[Start of section]

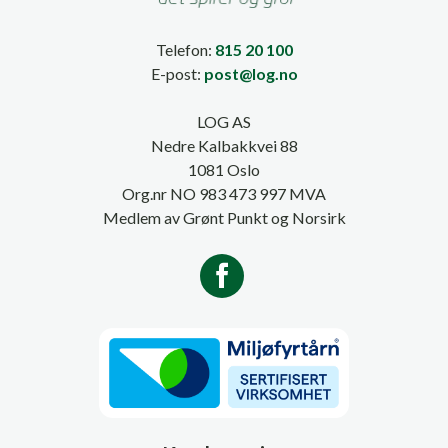
Telefon:
815 20 100
E-post:
post@log.no
LOG AS
Nedre Kalbakkvei 88
1081 Oslo
Org.nr NO 983 473 997 MVA
Medlem av Grønt Punkt og Norsirk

[End of section]

EXERCISE REQUIREMENTS: Once the pictures are set aside, give every line above again without alteration.

RESPONSE TO THIS TASK:
Telefon:
815 20 100
E-post:
post@log.no
LOG AS
Nedre Kalbakkvei 88
1081 Oslo
Org.nr NO 983 473 997 MVA
Medlem av Grønt Punkt og Norsirk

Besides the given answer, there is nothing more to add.